**Work order**.
Output every entry exactly, without any pictures.

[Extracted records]
-*-

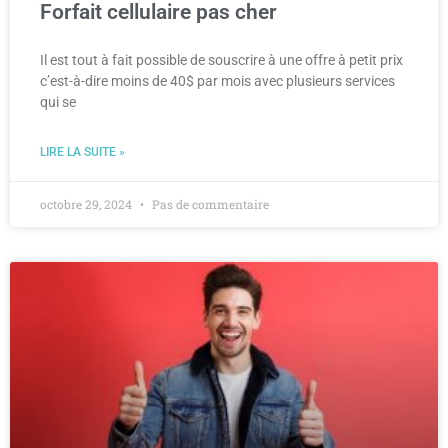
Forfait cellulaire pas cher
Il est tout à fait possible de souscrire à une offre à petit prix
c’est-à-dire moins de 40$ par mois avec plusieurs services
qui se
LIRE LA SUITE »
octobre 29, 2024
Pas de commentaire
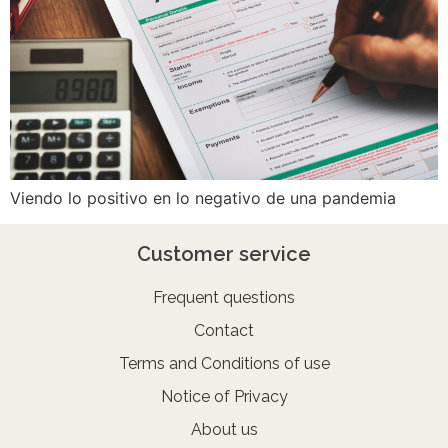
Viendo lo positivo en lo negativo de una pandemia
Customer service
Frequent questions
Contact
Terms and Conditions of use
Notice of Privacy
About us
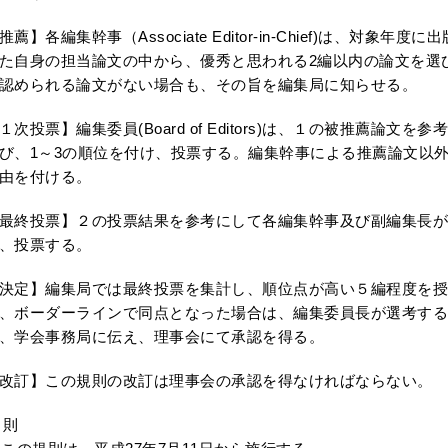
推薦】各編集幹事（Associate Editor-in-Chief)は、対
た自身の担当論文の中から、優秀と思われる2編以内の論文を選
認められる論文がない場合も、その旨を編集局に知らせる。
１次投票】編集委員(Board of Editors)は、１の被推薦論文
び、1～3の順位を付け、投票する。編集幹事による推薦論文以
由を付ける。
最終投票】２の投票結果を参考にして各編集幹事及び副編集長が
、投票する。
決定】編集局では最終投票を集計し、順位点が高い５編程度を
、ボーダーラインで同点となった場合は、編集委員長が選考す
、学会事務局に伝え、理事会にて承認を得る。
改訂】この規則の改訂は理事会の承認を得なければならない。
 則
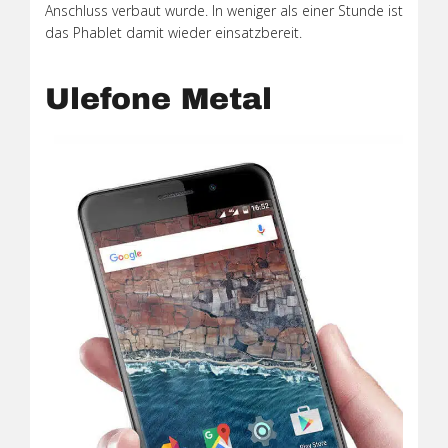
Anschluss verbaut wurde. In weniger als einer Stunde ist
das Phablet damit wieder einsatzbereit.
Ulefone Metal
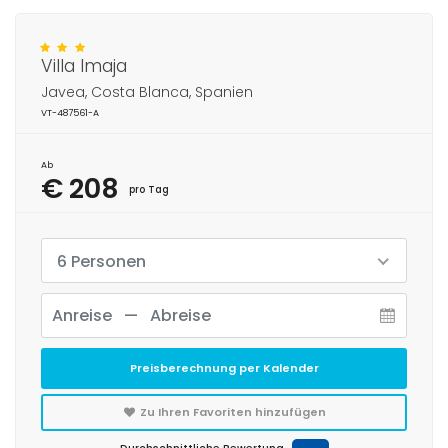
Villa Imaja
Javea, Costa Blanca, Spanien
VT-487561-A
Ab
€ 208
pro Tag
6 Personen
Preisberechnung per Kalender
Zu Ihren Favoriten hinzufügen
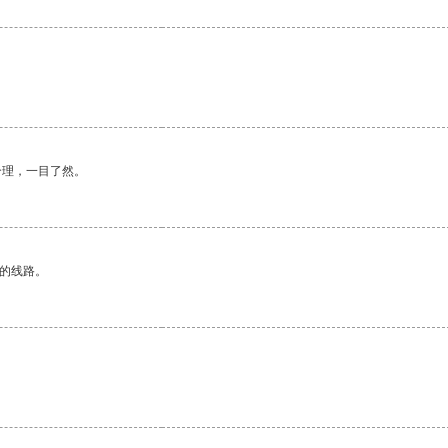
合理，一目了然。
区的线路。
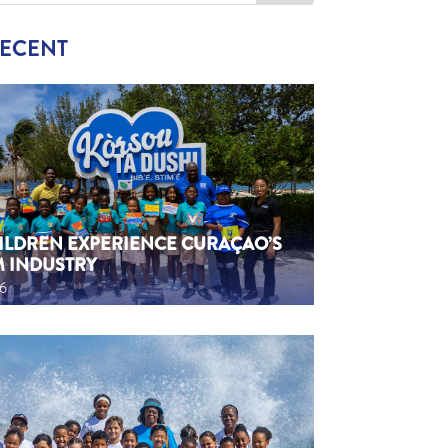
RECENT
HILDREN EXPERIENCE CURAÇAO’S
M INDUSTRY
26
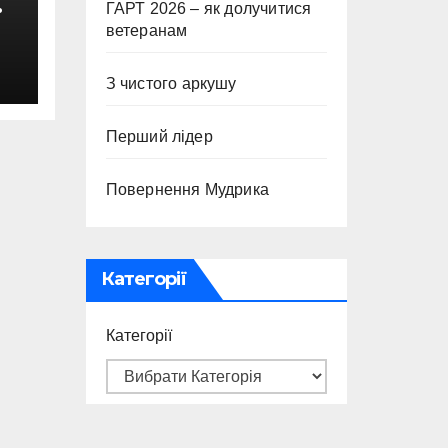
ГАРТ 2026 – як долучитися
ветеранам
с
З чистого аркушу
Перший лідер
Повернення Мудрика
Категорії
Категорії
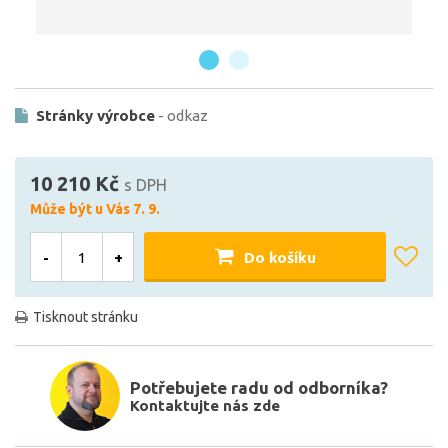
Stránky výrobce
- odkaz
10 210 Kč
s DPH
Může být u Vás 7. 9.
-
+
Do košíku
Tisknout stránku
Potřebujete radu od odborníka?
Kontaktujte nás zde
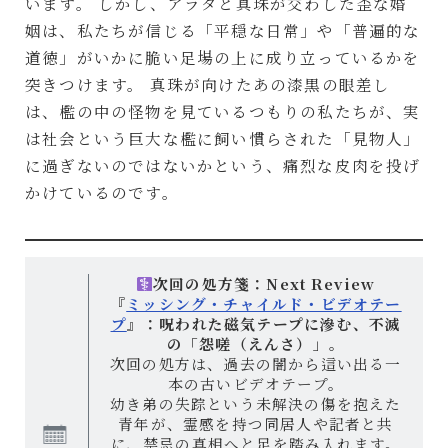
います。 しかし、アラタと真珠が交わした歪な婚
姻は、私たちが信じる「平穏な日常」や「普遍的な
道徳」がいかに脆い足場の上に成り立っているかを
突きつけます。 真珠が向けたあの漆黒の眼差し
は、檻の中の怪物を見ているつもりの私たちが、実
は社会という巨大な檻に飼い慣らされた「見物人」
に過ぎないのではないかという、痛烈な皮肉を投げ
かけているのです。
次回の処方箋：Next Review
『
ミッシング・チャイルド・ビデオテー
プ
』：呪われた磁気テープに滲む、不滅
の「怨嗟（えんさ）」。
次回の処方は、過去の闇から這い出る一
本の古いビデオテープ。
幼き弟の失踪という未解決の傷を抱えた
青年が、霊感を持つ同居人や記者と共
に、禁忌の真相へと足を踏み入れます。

-*-

**Result of this exercise**.
Forfait cellulaire pas cher
Il est tout à fait possible de souscrire à une offre à petit prix
c’est-à-dire moins de 40$ par mois avec plusieurs services
qui se
LIRE LA SUITE »
octobre 29, 2024
Pas de commentaire
Viendo lo positivo en lo negativo de una pandemia
Customer service
Frequent questions
Contact
Terms and Conditions of use
Notice of Privacy
About us
推薦】各編集幹事（Associate Editor-in-Chief)は、対
た自身の担当論文の中から、優秀と思われる2編以内の論文を選
認められる論文がない場合も、その旨を編集局に知らせる。
１次投票】編集委員(Board of Editors)は、１の被推薦論文
び、1～3の順位を付け、投票する。編集幹事による推薦論文以
由を付ける。
最終投票】２の投票結果を参考にして各編集幹事及び副編集長が
、投票する。
決定】編集局では最終投票を集計し、順位点が高い５編程度を
、ボーダーラインで同点となった場合は、編集委員長が選考す
、学会事務局に伝え、理事会にて承認を得る。
改訂】この規則の改訂は理事会の承認を得なければならない。
 則
Anschluss verbaut wurde. In weniger als einer Stunde ist
das Phablet damit wieder einsatzbereit.
Ulefone Metal
Villa Imaja
Javea, Costa Blanca, Spanien
VT-487561-A
Ab
€ 208
pro Tag
6 Personen
Preisberechnung per Kalender
Zu Ihren Favoriten hinzufügen
合理，一目了然。
区的线路。
RECENT
HILDREN EXPERIENCE CURAÇAO’S
M INDUSTRY
26
ГАРТ 2026 – як долучитися
ветеранам
с
З чистого аркушу
Перший лідер
Повернення Мудрика
Категорії
Категорії
Stránky výrobce
- odkaz
10 210 Kč
s DPH
Může být u Vás 7. 9.
-
+
Do košíku
Tisknout stránku
Potřebujete radu od odborníka?
Kontaktujte nás zde
います。 しかし、アラタと真珠が交わした歪な婚
姻は、私たちが信じる「平穏な日常」や「普遍的な
道徳」がいかに脆い足場の上に成り立っているかを
突きつけます。 真珠が向けたあの漆黒の眼差し
は、檻の中の怪物を見ているつもりの私たちが、実
は社会という巨大な檻に飼い慣らされた「見物人」
に過ぎないのではないかという、痛烈な皮肉を投げ
かけているのです。
次回の処方箋：Next Review
『
ミッシング・チャイルド・ビデオテー
プ
』：呪われた磁気テープに滲む、不滅
の「怨嗟（えんさ）」。
次回の処方は、過去の闇から這い出る一
本の古いビデオテープ。
幼き弟の失踪という未解決の傷を抱えた
青年が、霊感を持つ同居人や記者と共
に、禁忌の真相へと足を踏み入れます。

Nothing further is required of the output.